This summer we were blessed when our family in Singapore flew over to visit us for a short time. During their stay, we rented a car to travel around Kyoto and parked it at our house for a night. Unfortunately, the car was larger than the carpark space and stuck outside of our boundary into the road when parked. The next day, one the neighbours explained to me that by parking my car this way I was inconveniencing others and that some of them had been making a fuss about it. Japanese are normally quite patient and tolerant, so this direct message meant that they had become quite angry over how the car was parked. I felt very embarrassed and ashamed to have made my neighbours so upset and apologised to the neighbour who had spoken to me. Inside I blamed myself for damaging these relationships by not being more conscientious.
In the following days, I noticed a difference in my neighbour’s attitudes towards me. I felt that they had all gotten much colder. Whether real or imagined, this took a heavy toll on my spirit to the point where I dreaded going out of the house just because I couldn’t bear to see them. Despite much prayer and a desire to let go, my heart was still racked with many doubts and fears. I also agonised over how responsible I felt for this foolish mistake and how unfairly I was being treated.
It was at my deepest point that God intervened and opened my eyes. He showed me how preoccupied I had become with needing to be accepted by my neighbours and how this desire had slowly taken precedence over my identify as a follower of Christ. I then recognised the pressure I felt to be a model neighbour so that I could build relationships with the intention of evangelising them. God had humbled me yet again through this mistake reminding me that it was not my job to create openings for the Gospel but His alone.
In His mercy, He also erased all my fears and doubts and reminded me that He had called and sent my family and I to Japan and that He would continue to sustain us no matter what happened. I have also forgiven my neighbours for my perceived hurts and have asked the Lord to help them in forgiving me and for chances to restore the relationship. Unfortunately, the opportunity to rectify the situation is now long past and so this will have to serve as a valuable lesson for the future.
This episode reminded me of a similar incident back in Singapore when we first moved into our own apartment. We had an unpleasant encounter with one of our neighbours that lasted for some time. Their actions seemed so unreasonable to us and no matter what we did, we could not appease them.
Compared to our neighbours in Japan, it should have been easy to work out our differences considering we both share a common culture and language. However, months of giving us the cold shoulder proved otherwise. It was only through a timely intervention from the Lord that peace was finally restored and hardened hearts softened. The 180 degree turn in our relationship still amazes us because if God had chosen not to intervene, we do not know if we would still be living in a broken relationship with them today.
Several days after the incident with my Japanese neighbours, God spoke to me further through the verse in Luke 8:16
“No one after lighting a lamp covers it with a jar or puts it under a bed, but puts it on a stand, so that those who enter may see the light” – Luke 8:16
My role as a Christian is to keep on shining the light of Christ in a darkened world whether in Japan or Singapore. However, it is clear that I could never have won over my neighbours to Christ by my good behaviour alone. Yet now in Japan, without language skills to communicate and without even the desire to meet face to face, how am I to let the light of Christ shine through to those living around me? I have learnt that is simply by praying for them and for myself.

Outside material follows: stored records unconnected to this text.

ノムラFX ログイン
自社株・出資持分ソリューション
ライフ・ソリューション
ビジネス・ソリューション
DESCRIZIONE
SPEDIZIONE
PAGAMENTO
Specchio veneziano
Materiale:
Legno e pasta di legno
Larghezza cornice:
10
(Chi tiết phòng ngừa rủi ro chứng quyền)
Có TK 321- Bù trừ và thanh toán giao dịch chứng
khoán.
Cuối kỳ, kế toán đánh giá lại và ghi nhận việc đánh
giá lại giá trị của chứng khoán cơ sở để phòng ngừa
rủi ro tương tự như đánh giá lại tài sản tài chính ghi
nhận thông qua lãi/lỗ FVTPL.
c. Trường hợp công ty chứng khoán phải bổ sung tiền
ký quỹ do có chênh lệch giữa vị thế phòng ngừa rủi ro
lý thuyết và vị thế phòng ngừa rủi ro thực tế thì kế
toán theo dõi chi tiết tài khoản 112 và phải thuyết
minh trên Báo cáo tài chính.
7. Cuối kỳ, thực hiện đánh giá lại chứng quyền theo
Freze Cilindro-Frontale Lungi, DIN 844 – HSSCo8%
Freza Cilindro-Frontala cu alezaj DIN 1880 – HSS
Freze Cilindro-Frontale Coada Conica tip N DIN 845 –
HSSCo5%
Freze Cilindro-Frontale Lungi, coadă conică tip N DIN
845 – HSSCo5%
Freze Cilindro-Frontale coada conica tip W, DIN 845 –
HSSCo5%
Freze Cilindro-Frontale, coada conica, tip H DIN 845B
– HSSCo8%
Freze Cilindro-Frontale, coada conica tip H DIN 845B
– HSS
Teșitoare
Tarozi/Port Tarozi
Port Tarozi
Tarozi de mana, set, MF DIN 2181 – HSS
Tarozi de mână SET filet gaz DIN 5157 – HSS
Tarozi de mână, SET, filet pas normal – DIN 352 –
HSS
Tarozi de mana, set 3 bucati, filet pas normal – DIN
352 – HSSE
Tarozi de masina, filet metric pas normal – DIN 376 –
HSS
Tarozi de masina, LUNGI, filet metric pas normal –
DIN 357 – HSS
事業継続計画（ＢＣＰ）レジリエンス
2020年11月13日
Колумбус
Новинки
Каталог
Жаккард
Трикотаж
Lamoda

If I cannot speak to them or meet with them then I will have to rely solely on the intervention of the Almighty God to bridge the gap. I can think of no greater way to do so than through prayer. As it is recorded in John 14: 13-14 that Jesus is the one who will do it and not us.

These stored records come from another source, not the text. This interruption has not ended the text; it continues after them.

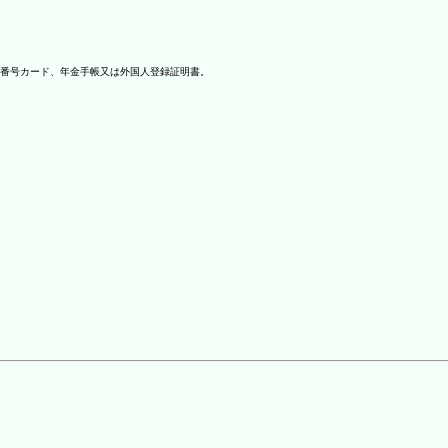
番号カード、年金手帳又は外国人登録証明書。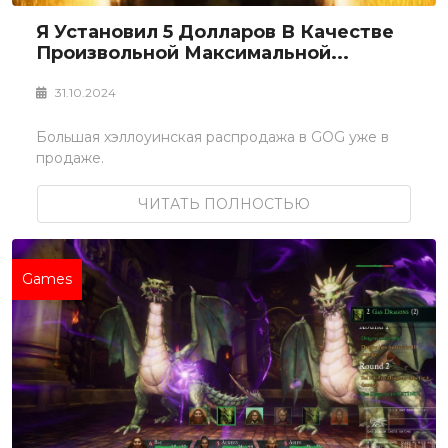
Я Установил 5 Долларов В Качестве
Произвольной Максимальной...
31.10.2024
Большая хэллоуинская распродажа в GOG уже в
продаже.
ЧИТАТЬ ПОЛНОСТЬЮ
Games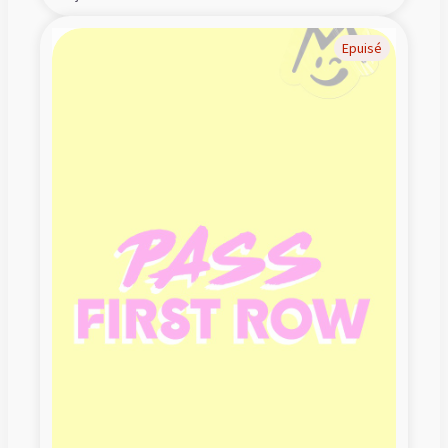
Epuisé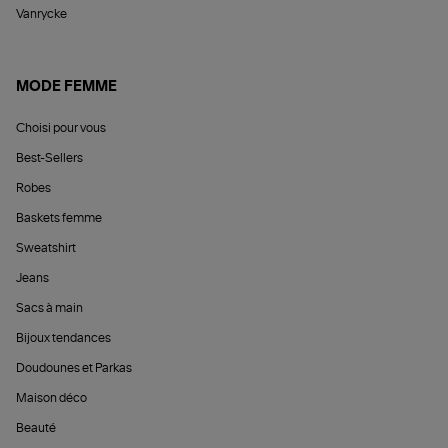
Vanrycke
MODE FEMME
Choisi pour vous
Best-Sellers
Robes
Baskets femme
Sweatshirt
Jeans
Sacs à main
Bijoux tendances
Doudounes et Parkas
Maison déco
Beauté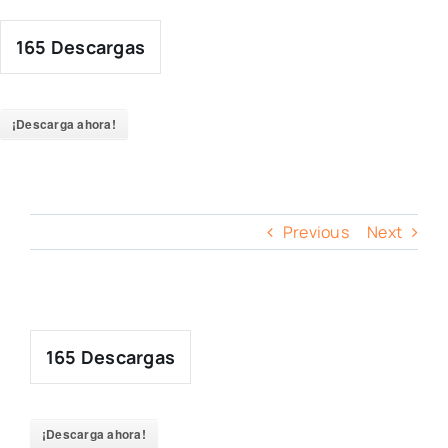
Skip
to
165
Descargas
content
¡Descarga ahora!
Previous
Next
165
Descargas
¡Descarga ahora!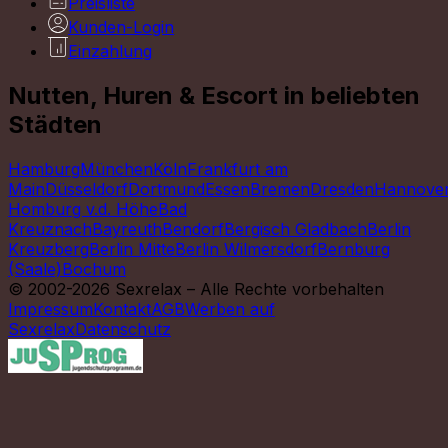
Preisliste
Kunden-Login
Einzahlung
Nutten, Huren & Escort in beliebten
Städten
Hamburg
München
Köln
Frankfurt am
Main
Düsseldorf
Dortmund
Essen
Bremen
Dresden
Hannove
Homburg v.d. Höhe
Bad
Kreuznach
Bayreuth
Bendorf
Bergisch Gladbach
Berlin
Kreuzberg
Berlin Mitte
Berlin Wilmersdorf
Bernburg
(Saale)
Bochum
© 2002-2026 Sexrelax – Alle Rechte vorbehalten
Impressum
Kontakt
AGB
Werben auf
Sexrelax
Datenschutz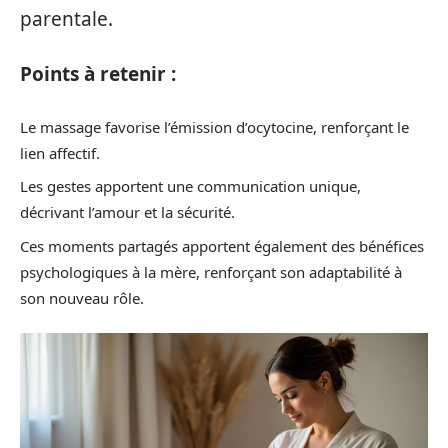
parentale.
Points à retenir :
Le massage favorise l’émission d’ocytocine, renforçant le
lien affectif.
Les gestes apportent une communication unique,
décrivant l’amour et la sécurité.
Ces moments partagés apportent également des bénéfices
psychologiques à la mère, renforçant son adaptabilité à
son nouveau rôle.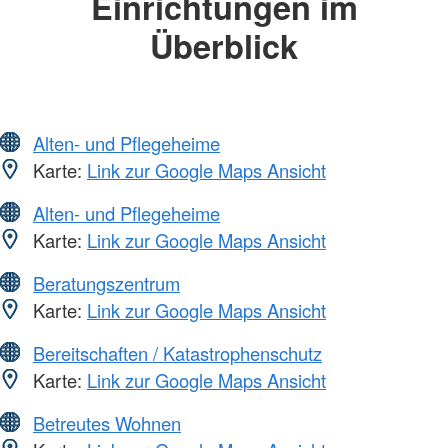
Einrichtungen im
Überblick
Alten- und Pflegeheime
Karte:
Link zur Google Maps Ansicht
Alten- und Pflegeheime
Karte:
Link zur Google Maps Ansicht
Beratungszentrum
Karte:
Link zur Google Maps Ansicht
Bereitschaften / Katastrophenschutz
Karte:
Link zur Google Maps Ansicht
Betreutes Wohnen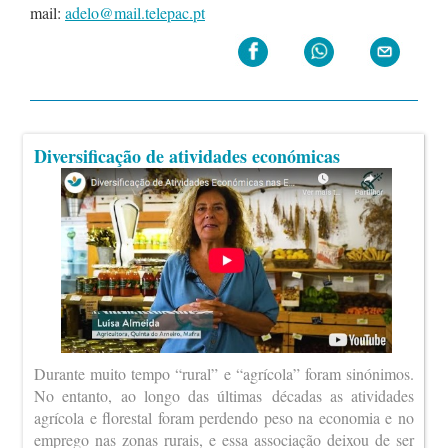
mail:
adelo@mail.telepac.pt
Diversificação de atividades económicas
Durante muito tempo “rural” e “agrícola” foram sinónimos.
No entanto, ao longo das últimas décadas as atividades
agrícola e florestal foram perdendo peso na economia e no
emprego nas zonas rurais, e essa associação deixou de ser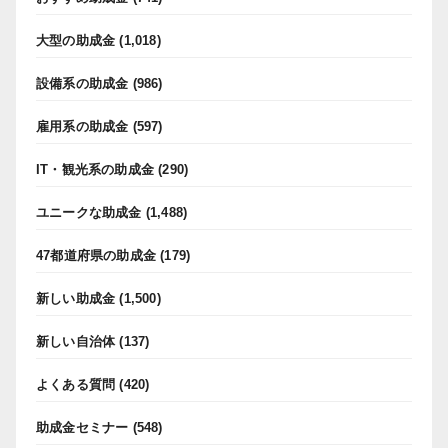
大型の助成金
(1,018)
設備系の助成金
(986)
雇用系の助成金
(597)
IT・観光系の助成金
(290)
ユニークな助成金
(1,488)
47都道府県の助成金
(179)
新しい助成金
(1,500)
新しい自治体
(137)
よくある質問
(420)
助成金セミナー
(548)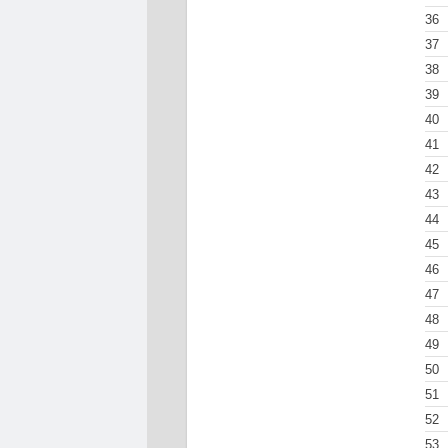
36
37
38
39
40
41
42
43
44
45
46
47
48
49
50
51
52
53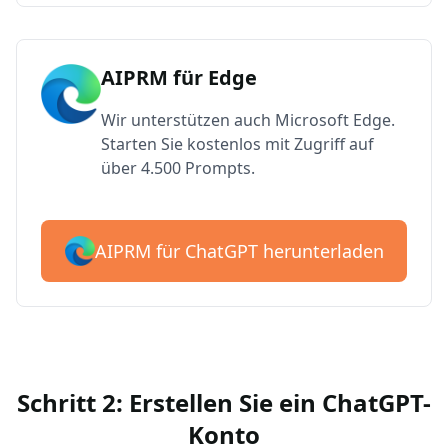
AIPRM für Edge
Wir unterstützen auch Microsoft Edge.
Starten Sie kostenlos mit Zugriff auf
über 4.500 Prompts.
AIPRM für ChatGPT herunterladen
Schritt 2: Erstellen Sie ein ChatGPT-
Konto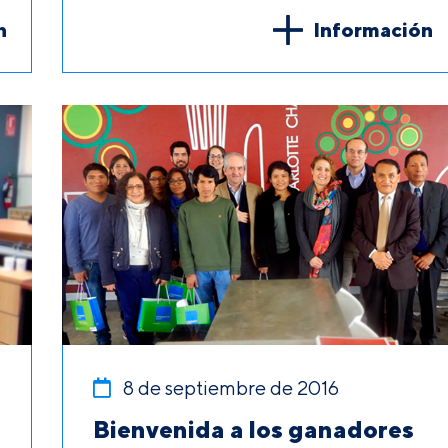
n
Información
8 de septiembre de 2016
Bienvenida a los ganadores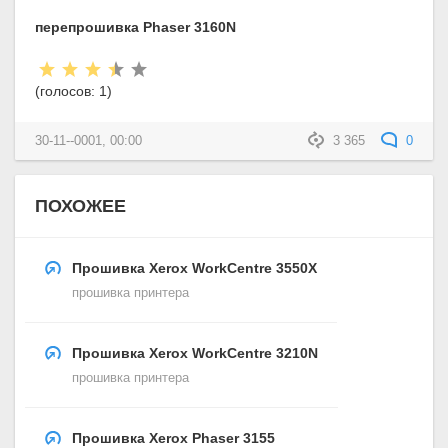
перепрошивка Phaser 3160N
Рейтинг:
(голосов:
1
)
30-11--0001, 00:00
3 365
0
ПОХОЖЕЕ
Прошивка Xerox WorkCentre 3550X
прошивка принтера
Прошивка Xerox WorkCentre 3210N
прошивка принтера
Прошивка Xerox Phaser 3155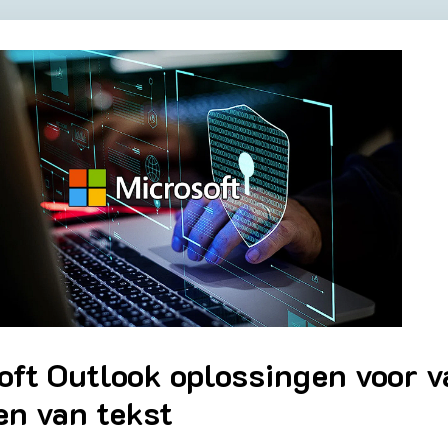
oft Outlook oplossingen voor v
en van tekst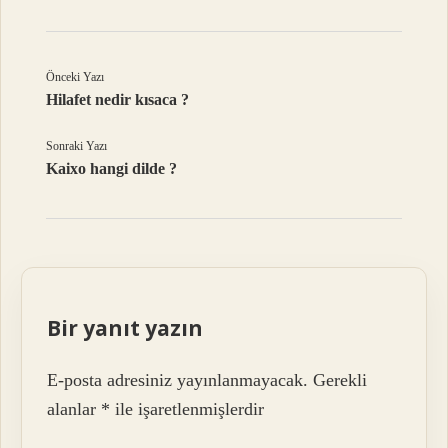
Önceki Yazı
Hilafet nedir kısaca ?
Sonraki Yazı
Kaixo hangi dilde ?
Bir yanıt yazın
E-posta adresiniz yayınlanmayacak.
Gerekli
alanlar
*
ile işaretlenmişlerdir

“Whatever you ask in my name, this I will do, that the Father may be glorified in the Son. If you ask me anything in my name, I will do it.”

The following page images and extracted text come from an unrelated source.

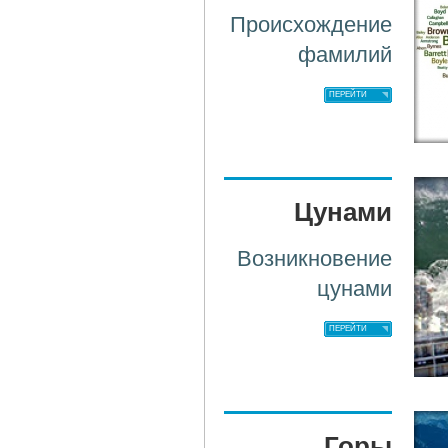
Происхождение
фамилий
ПЕРЕЙТИ
Цунами
Возникновение
цунами
ПЕРЕЙТИ
Горы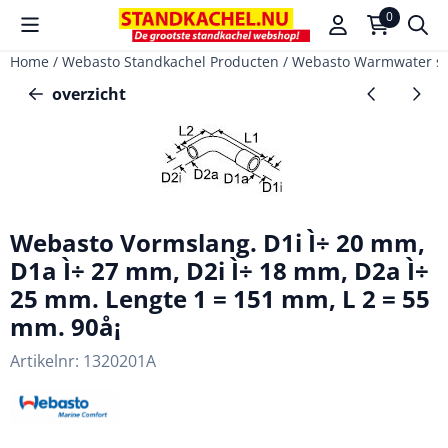
Cookievoorkeuren zijn beschikbaar. Kies instellingen of sta a
0
Home
/
Webasto Standkachel Producten
/
Webasto Warmwater s
overzicht
Webasto Vormslang. D1i Ì÷ 20 mm,
D1a Ì÷ 27 mm, D2i Ì÷ 18 mm, D2a Ì÷
25 mm. Lengte 1 = 151 mm, L 2 = 55
mm. 90å¡
Artikelnr:
1320201A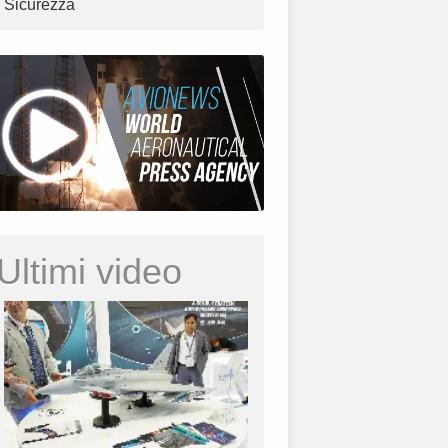
Sicurezza
Ultimi video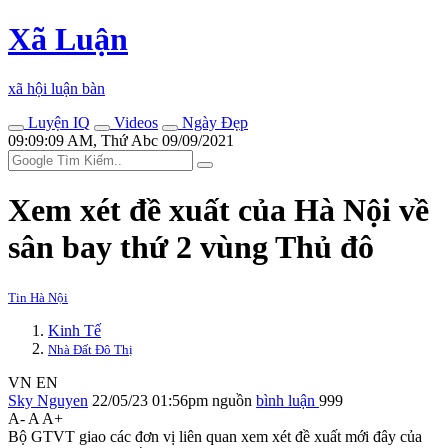
Xã Luận
xã hội luận bàn
Luyện IQ
Videos
Ngày Đẹp
09:09:09 AM, Thứ Abc 09/09/2021
Xem xét đề xuất của Hà Nội về
sân bay thứ 2 vùng Thủ đô
Tin Hà Nội
Kinh Tế
Nhà Đất Đô Thị
VN
EN
Sky Nguyen
22/05/23 01:56pm
nguồn
bình luận
999
A-
A
A+
Bộ GTVT giao các đơn vị liên quan xem xét đề xuất mới đây của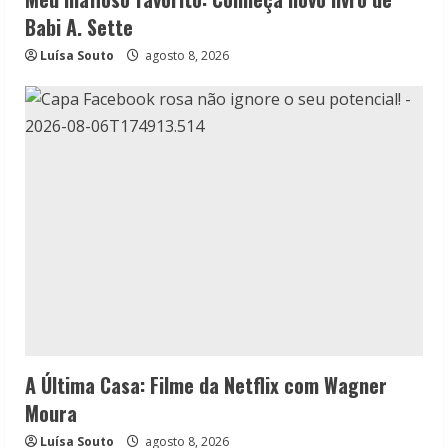
Babi A. Sette
Luísa Souto
agosto 8, 2026
A Última Casa: Filme da Netflix com Wagner
Moura
Luísa Souto
agosto 8, 2026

In Japan, God has taken from me the ability to communicate deeply with those around me. Being a foreigner here, I have also given up my sense of belonging within a community. However, in Christ I have received a far deeper sense of belonging, a hope for eternity that will never perish. And through prayer I have a direct connection with the Most-High God and carry out His works as He extends His kingdom here on earth.
To our dear Brothers and Sisters in True Way, thank you so much for all of your prayers and thoughts as they mean so much to me and my family. We thank God for your love and support which encourages and comforts us constantly. May the grace of our God be with you all now and always.